It is business as usual in Pretoria and Johannesburg, where law enforcement agencies have deployed boots on the ground to monitor any possible flare-ups related to the threatened national shutdown.

Passengers were commuting to work and petrol stations operating normally in Pretoria. Tshwane’s metro police spokesperson Isaac Mahamba said no incidents had been reported.

“TMPD and other law enforcement agencies have deployed for any eventualities. At this stage we did not spot or receive any complaint of people embarking on a protest in the City of Tshwane,” he said.

Calls for protests initially came from unsigned petitions on social media with demands for government intervention to reduce the petrol price.

Taxi organisations, including Santaco, while urging government intervention to mitigate the impact of rising fuel prices on their industry, distanced themselves from the shutdown calls, as has major labour federation Cosatu.

“The federation and its affiliated unions will not be part of that stayaway. We also discourage our members from joining this stayaway because it is an unprotected action that can result in their dismissal from work,” Cosatu said on the eve of the threatened protest.

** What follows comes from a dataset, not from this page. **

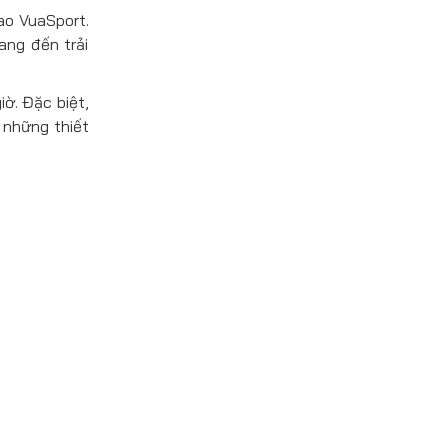
ao VuaSport.
ang đến trải
ờ. Đặc biệt,
 những thiết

Johannesburg metro police department spokesperson Xolani Fihla said the metro was also incident-free.

“So far there is nothing that has been reported. We know there was a possible threat that public transport would not be operating, but I can confirm that public transport is operating and there are no disturbances on that side,” he said.

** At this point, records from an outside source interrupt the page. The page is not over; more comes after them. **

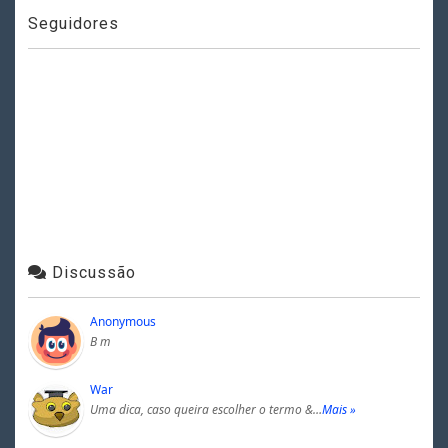
Seguidores
Discussão
Anonymous
B m
War
Uma dica, caso queira escolher o termo &…
Mais »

The government's National Joint Operational and Intelligence Structure (NatJoints), which co-ordinates law enforcement operations, said on Thursday it would curb any criminality if Friday’s rumoured national shutdown went ahead.

Fihla said their officers were patrolling around the city.

“Our plans are in accordance with the operations guided by the office of the provincial commissioner and the main focus is the high police visibility, which is a deterrent for any possible threat. JMPD officers will be patrolling malls and shopping centres within the city and also monitoring for any disturbance on major roads.”

Stemmer Monageng, chair of the Mamelodi local and long-distance taxi association (MALLDTA), said they were conducting business as usual.

Discussions were being held with the government to mitigate the high fuel prices, he said.

“We haven’t reached the stage of doing a shutdown. We are still negotiating with the government. We are still going to engage everybody, including Cosatu — we haven’t deadlocked anybody. We are conducting our business as usual.

“People are taking things from the [negotiating] table when it’s not finalised and making it seem as if it's finalised, but we are not yet there.

“But if we are not going to be listened to, it’s coming [protest action].”

The industry was badly affected by fuel costs and commuters were already battling the high cost of living.

“It is impacting very badly because now we are in a situation where we must consider the issue of increasing taxi fares, but we're in a position where we find it difficult because companies haven’t given people extra money for transport. So we are asking ourselves, where will they get those monies? That is why we are sitting behind closed doors discussing those situations,” he said.